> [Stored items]
+ + + +

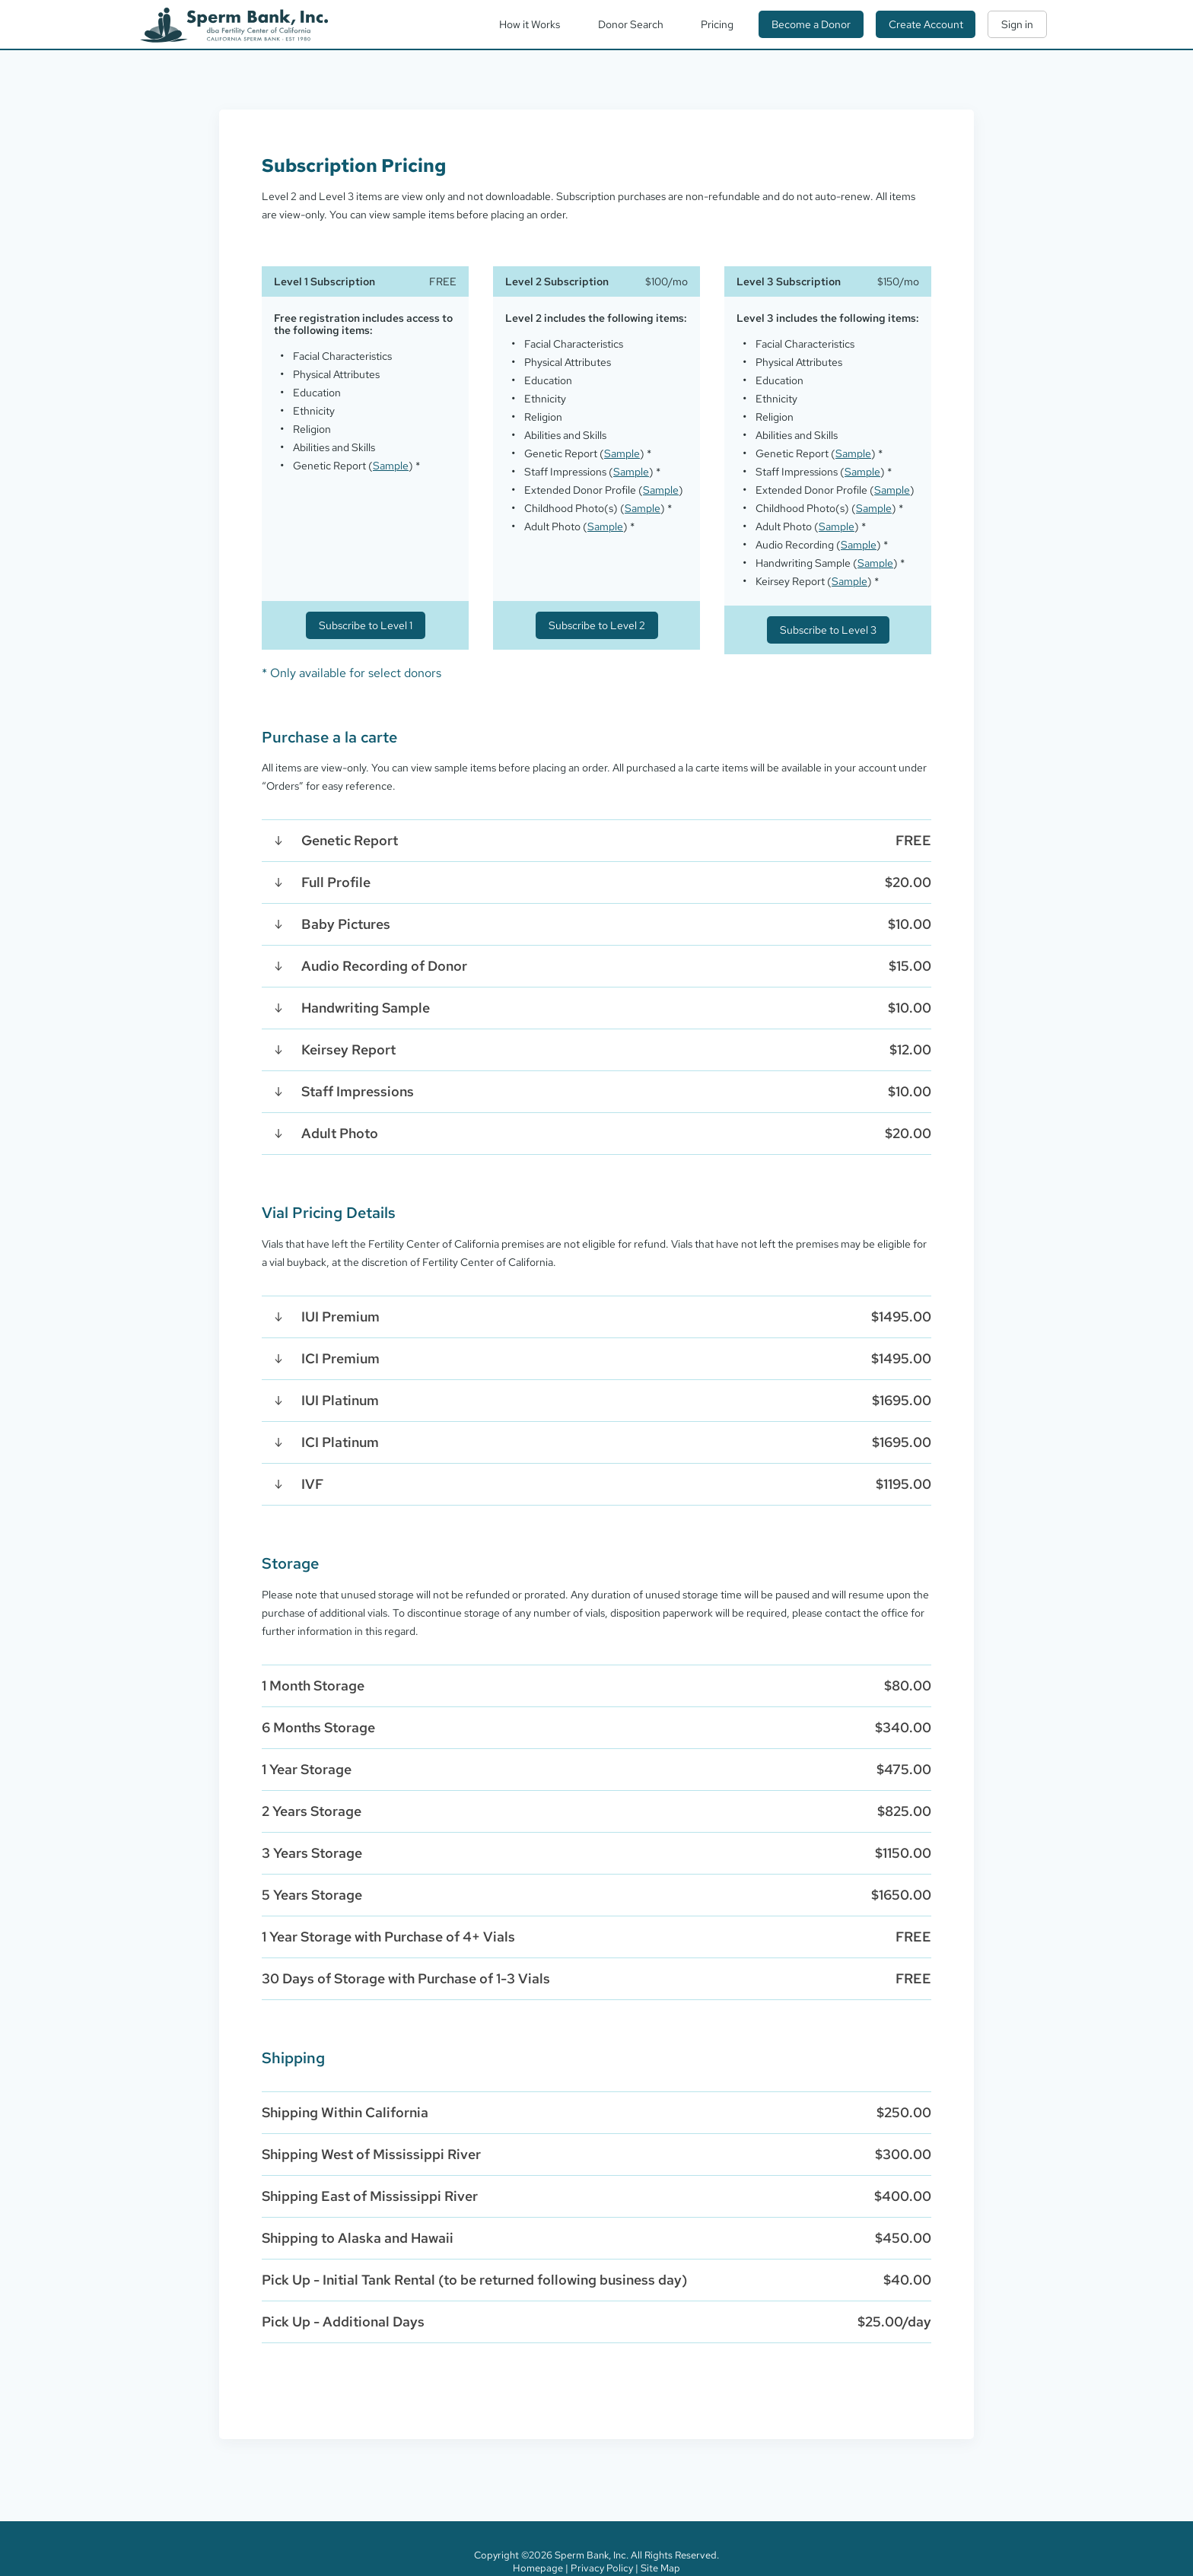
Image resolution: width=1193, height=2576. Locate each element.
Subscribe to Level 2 (597, 625)
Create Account (926, 24)
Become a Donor (811, 24)
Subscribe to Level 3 (828, 630)
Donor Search (630, 24)
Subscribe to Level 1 (365, 625)
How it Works (529, 24)
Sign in (1017, 24)
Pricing (717, 24)
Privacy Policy (602, 2568)
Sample (391, 465)
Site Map (660, 2568)
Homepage (538, 2568)
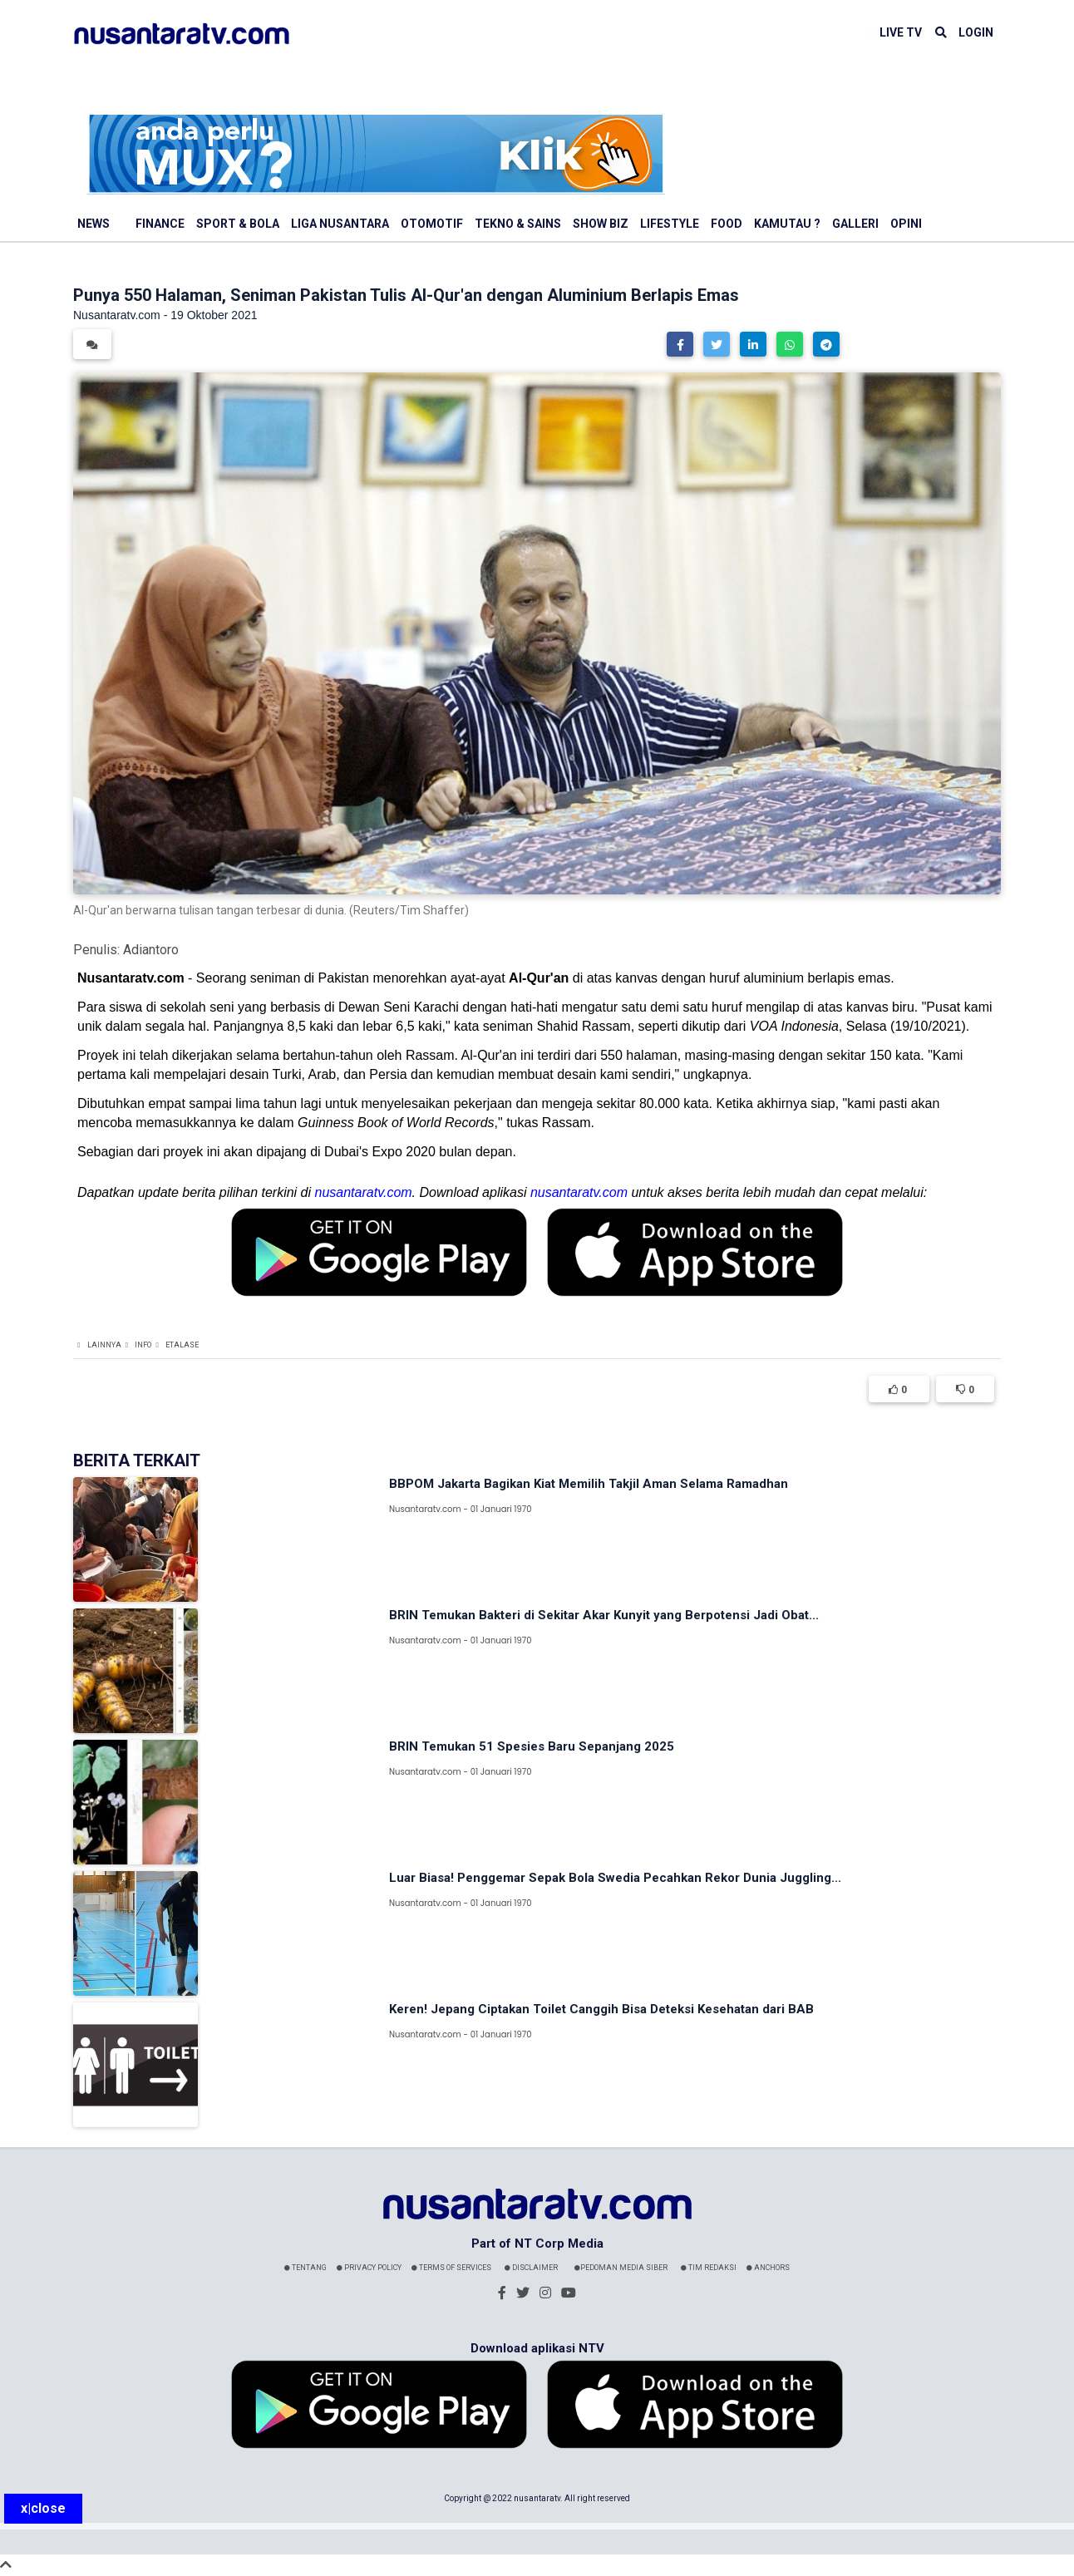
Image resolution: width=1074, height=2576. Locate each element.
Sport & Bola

+ + + +

> [Work task] Each entry is to be given again exactly as it stands, with its pictures removed.

> [Answer for the task]
Image resolution: width=1193, height=2576. Locate each element.
Subscribe to Level 2 (597, 625)
Create Account (926, 24)
Become a Donor (811, 24)
Subscribe to Level 3 (828, 630)
Donor Search (630, 24)
Subscribe to Level 1 (365, 625)
How it Works (529, 24)
Sign in (1017, 24)
Pricing (717, 24)
Privacy Policy (602, 2568)
Sample (391, 465)
Site Map (660, 2568)
Homepage (538, 2568)
Image resolution: width=1074, height=2576. Locate each element.
Sport & Bola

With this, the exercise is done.